Noch mal vom Veranstalter:

1. Mittel und Langstrecke werden zusammen gestartet. Deswegen sind auch die Zielzeiten überhaupt vergleichbar.

2. Nur für die Langstrecke gibt es ein Zeitlimit von 3:50 Std. für die ersten beiden Runden. Für die Teilnehmer heißt das, wer nach 15:20 Uhr den Schmerzberg hochfährt biegt direkt links ins Ziel ab, eine Weiterfahrt ist dann nicht mehr möglich. Da wird es auch keine Karenzzeit geben, es sei denn die entsprechenden Posten haben es verpennt, die Strecke abzuriegeln.

3. Wer als Mittelstreckler vor 15:20 Uhr den Schmerzberg passiert, kann also wenn er sich Entsprechendes zutraut auch noch eine Runde dranhängen, "so zum Geniesen halt". Wie Wissefux schon schreibt, für Mittelstreckler gibt es kein Zeitlimit jedenfalls nicht um diese Uhrzeit. Tatsache ist, dass wir Veranstalter irgendwann mal nach Hause wollen, wer also gegen 17:30 - 18:00 Uhr(da schätzen wir den Einlauf der letzten Langstreckler) nicht im Ziel ist, hat dann unter Umständen Pech gehabt.

4. Kurzstrecke ist Kurzstrecke und bleibt Kurzstrecke. Die Erklärung dafür, dass es hier keinen Wechsel geben kann, hat Schwarzer Kater oben schon gegeben. Sonst müssten wir alle Startgruppen zusammen starten, das wollen wir euch nicht zumuten, wird so schon schlimm genug auf den ersten Kilometern. 

5. Eine Ummeldung zwischen Mittel und Langstrecke ist nicht unbedingt notwendig am Starttag schon garnicht. 
Das liegt auch daran, dass die Startnummern personalisiert sind, das heißt euer Vorname steht auch drauf. Wenn jetzt also einer am Sonntagmorgen ummeldet, bekäme er eine andere Nummer(passend zur Strecke) aus dem Nachmelderbereich. Abgesehen von dem Aufwand, den wir damit bei der Anmeldung haben bringt das garnichts.

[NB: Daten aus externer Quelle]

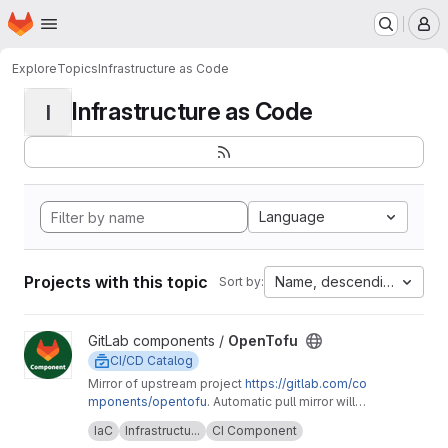
Homepage
Skip to main content
M
Explore
Topics
Infrastructure as Code
Infrastructure as Code
I
Language
Projects with this topic
Name, descending
Sort by:
View OpenTofu project
GitLab components /
OpenTofu
CI/CD Catalog
Mirror of upstream project
https://gitlab.com/co
mponents/opentofu
. Automatic pull mirror will
make sure that any upstream changes are
Upstream description:
This project is home to
IaC
Infrastructu...
CI Component
reflected here. Any issues should be
the OpenTofu CI/CD component and it's related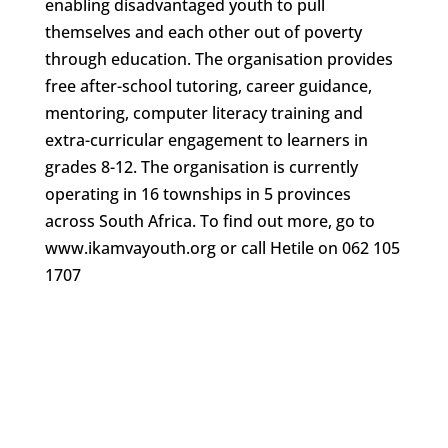
enabling disadvantaged youth to pull
themselves and each other out of poverty
through education. The organisation provides
free after-school tutoring, career guidance,
mentoring, computer literacy training and
extra-curricular engagement to learners in
grades 8-12. The organisation is currently
operating in 16 townships in 5 provinces
across South Africa. To find out more, go to
www.ikamvayouth.org or call Hetile on 062 105
1707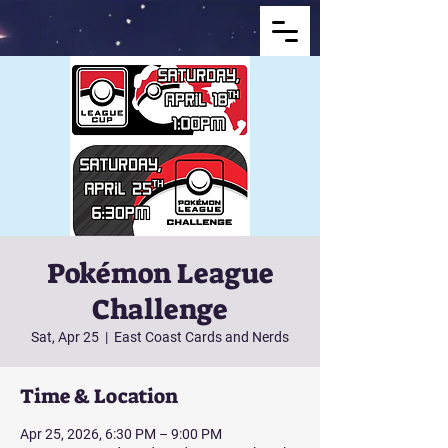
Pokémon League
Challenge
Sat, Apr 25
  |  
East Coast Cards and Nerds
Time & Location
Apr 25, 2026, 6:30 PM – 9:00 PM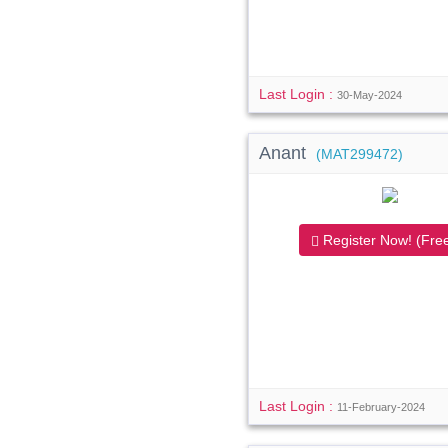
Last Login :
30-May-2024
Anant
(MAT299472)
Register Now! (Free
Last Login :
11-February-2024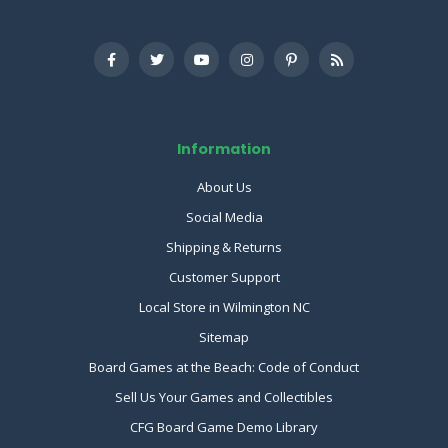
Information
About Us
Social Media
Shipping & Returns
Customer Support
Local Store in Wilmington NC
Sitemap
Board Games at the Beach: Code of Conduct
Sell Us Your Games and Collectibles
CFG Board Game Demo Library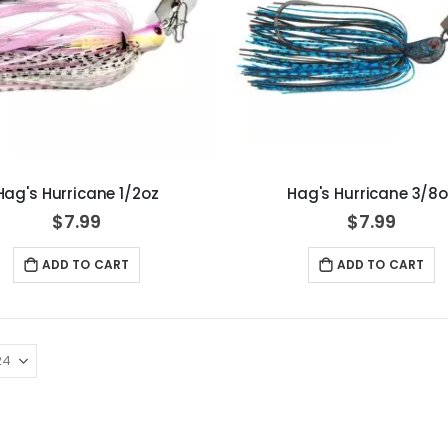
Hag's Hurricane 1/2oz
Hag's Hurricane 3/8o
$7.99
$7.99
ADD TO CART
ADD TO CART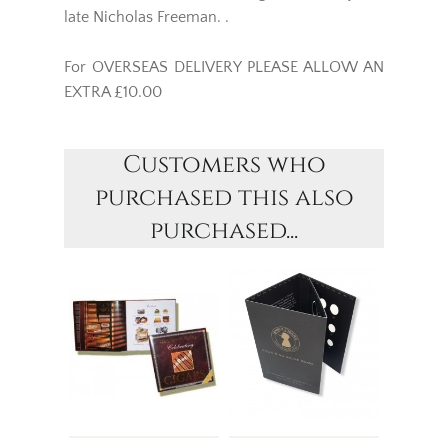
late Nicholas Freeman. .
For OVERSEAS DELIVERY PLEASE ALLOW AN
EXTRA £10.00
Customers who
purchased this also
purchased...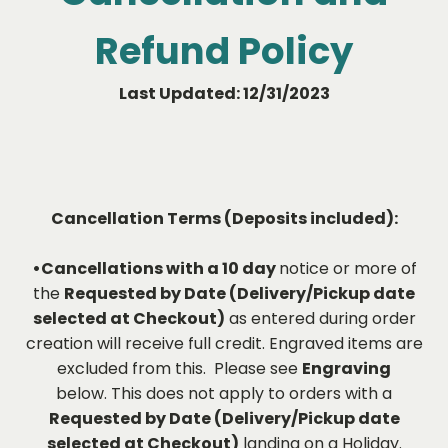
Refund Policy
Last Updated: 12/31/2023
Cancellation Terms (Deposits included):
•Cancellations with a 10 day
notice or more of
the
Requested by Date (Delivery/Pickup date
selected at Checkout)
as entered during order
creation will receive full credit. Engraved items are
excluded from this. Please see
Engraving
below. This does not apply to orders with a
Requested by Date (Delivery/Pickup date
selected at Checkout)
landing on a Holiday.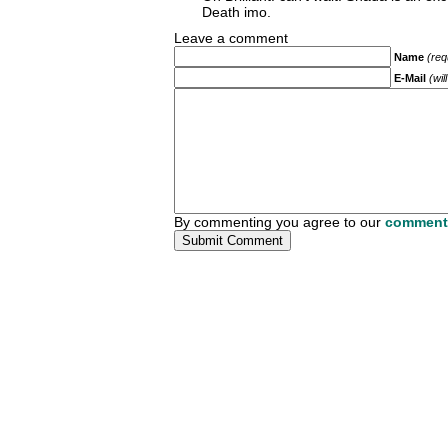
Death imo.
Leave a comment
Name
(req
E-Mail
(wil
By commenting you agree to our
comment 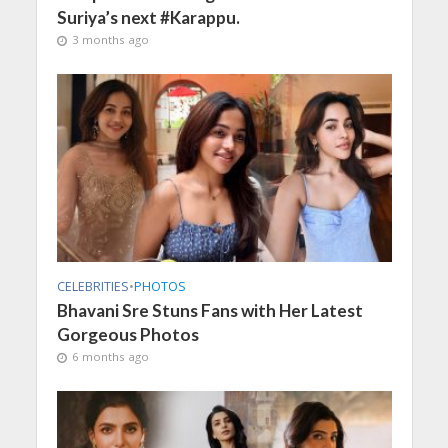
Suriya’s next #Karappu.
3 months ago
CELEBRITIES
•
PHOTOS
Bhavani Sre Stuns Fans with Her Latest
Gorgeous Photos
6 months ago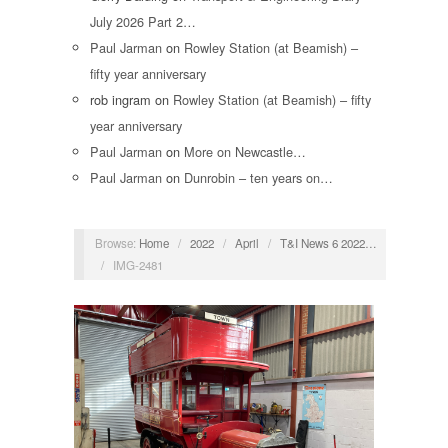
July 2026 Part 2…
Paul Jarman
on
Rowley Station (at Beamish) –
fifty year anniversary
rob ingram
on
Rowley Station (at Beamish) – fifty
year anniversary
Paul Jarman
on
More on Newcastle…
Paul Jarman
on
Dunrobin – ten years on…
Browse:
Home
/
2022
/
April
/
T&I News 6 2022…
/
IMG-2481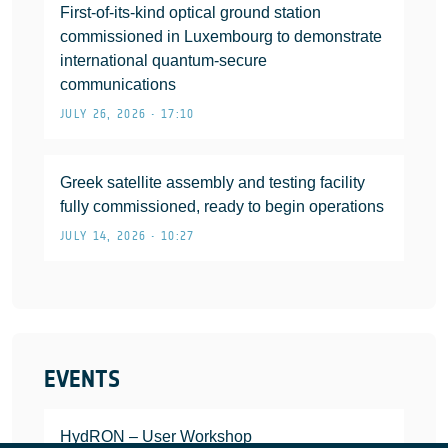
First-of-its-kind optical ground station
commissioned in Luxembourg to demonstrate
international quantum-secure
communications
JULY 26, 2026 • 17:10
Greek satellite assembly and testing facility
fully commissioned, ready to begin operations
JULY 14, 2026 • 10:27
EVENTS
HydRON – User Workshop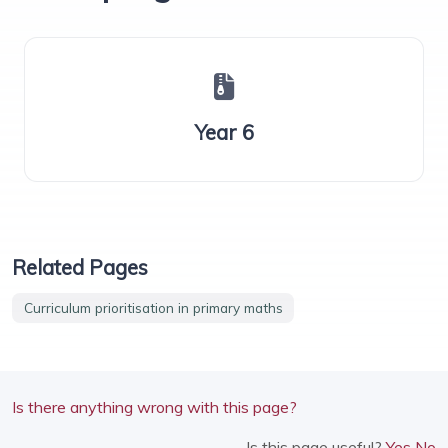
Year 6
Related Pages
Curriculum prioritisation in primary maths
Is there anything wrong with this page?
Is this page useful?
Yes
No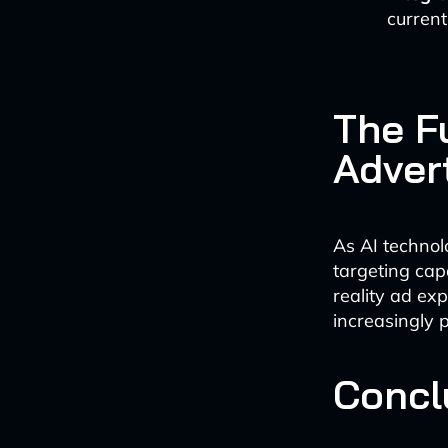
current
The Fu
Adver
As AI technol
targeting cap
reality ad exp
increasingly 
Concl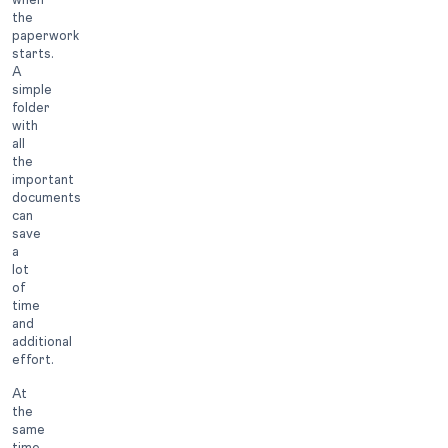
the
paperwork
starts.
A
simple
folder
with
all
the
important
documents
can
save
a
lot
of
time
and
additional
effort.
At
the
same
time,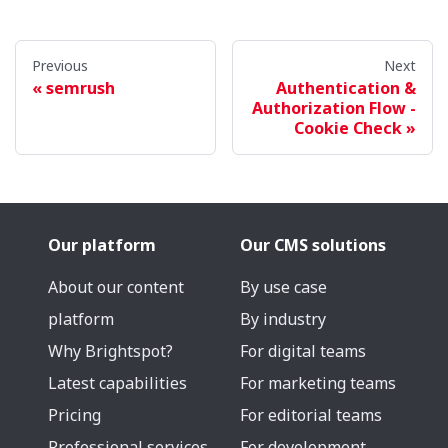
Previous
Next
semrush
Authentication &
Authorization Flow -
Cookie Check
Our platform
Our CMS solutions
About our content
By use case
platform
By industry
Why Brightspot?
For digital teams
Latest capabilities
For marketing teams
Pricing
For editorial teams
Professional services
For development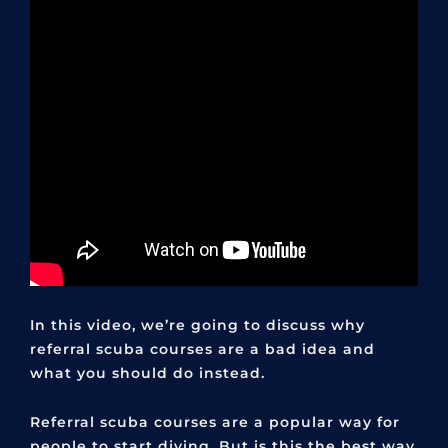
In this video, we’re going to discuss why
referral scuba courses are a bad idea and
what you should do instead.
Referral scuba courses are a popular way for
people to start diving. But is this the best way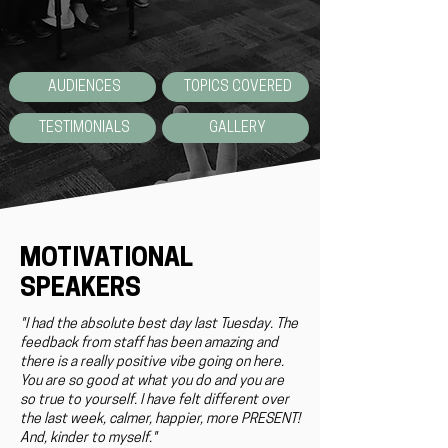
AUDIENCES
TOPICS COVERED
TESTIMONIALS
GALLERY
MOTIVATIONAL
SPEAKERS
"I had the absolute best day last Tuesday. The
feedback from staff has been amazing and
there is a really positive vibe going on here.
You are so good at what you do and you are
so true to yourself. I have felt different over
the last week, calmer, happier, more PRESENT!
And, kinder to myself."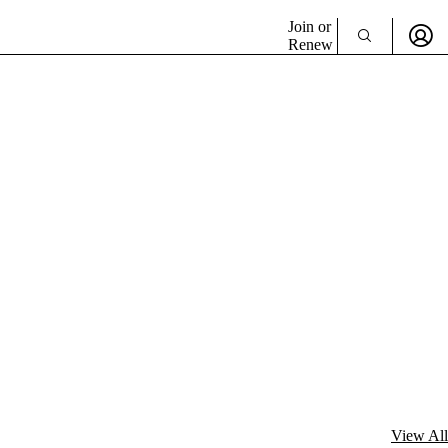
Join or
Renew
View All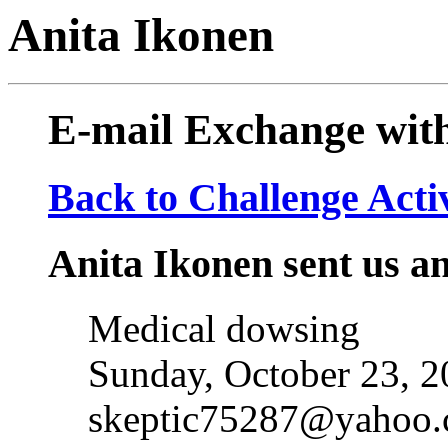
Anita Ikonen
E-mail Exchange wit
Back to Challenge Acti
Anita Ikonen sent us an
Medical dowsing
Sunday, October 23, 
skeptic75287@yahoo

6. Zur Info, bei der Einfahrt in die zweite und dritte Runde wird durch ein Handgerät auf den Teilnehmerchip eine Kontrollmessung eingetragen. Im Ziel wird der Chip ausgelesen. Wer eine Kontrollmessung drauf hat war 60 km, wer zwei Kontrollmessungen drauf hat war also 90 km unterwegs. Wichtig ist, einen Wechsel den Leuten von der Zeitnahme nochmal zu sagen um einfach Missverständnisse auszuräumen. Bei mehr als 600 Teilnehmern, die ins Ziel einrollen, kann schnell mal was schief gehen. Der kleine Ergebnis-Zettel, den man im Ziel bekommt, hat dann natürlich nur einen vorläufigen Charakter da man erst noch in den anderen Lauf umgebucht werden muss. Auf der entgültigen Ergebnisliste wird man dann allerdings richtig zugeordnet.

So ich hoffe, das beantwortet jetzt die Fragen zum Thema Wechsel Mittel-Langstrecke

Gruß
Rainer Tisch


----------



## SaTiZ (4. Juli 2006)

Hallo,
ich überlege ob ich mich für die Kurzstrecke anmelde. 30-40 km fahre ich öfters, allerdings weiß ich nicht, ob ich schon jemals 900 hm gefahren bin, ich glaube eher nicht. Dieses Jahr bin ich auch erst ca.400 km gefahren. Eigentlich ist doch dabei sein alles, oder soll ich besser fürs nächste Jahr trainieren?


----------



## Schwarzer Kater (4. Juli 2006)

SaTiZ schrieb:
			
		

> Hallo,
> ich überlege ob ich mich für die Kurzstrecke anmelde. 30-40 km fahre ich öfters, allerdings weiß ich nicht, ob ich schon jemals 900 hm gefahren bin, ich glaube eher nicht. Dieses Jahr bin ich auch erst ca.400 km gefahren. Eigentlich ist doch dabei sein alles, oder soll ich besser fürs nächste Jahr trainieren?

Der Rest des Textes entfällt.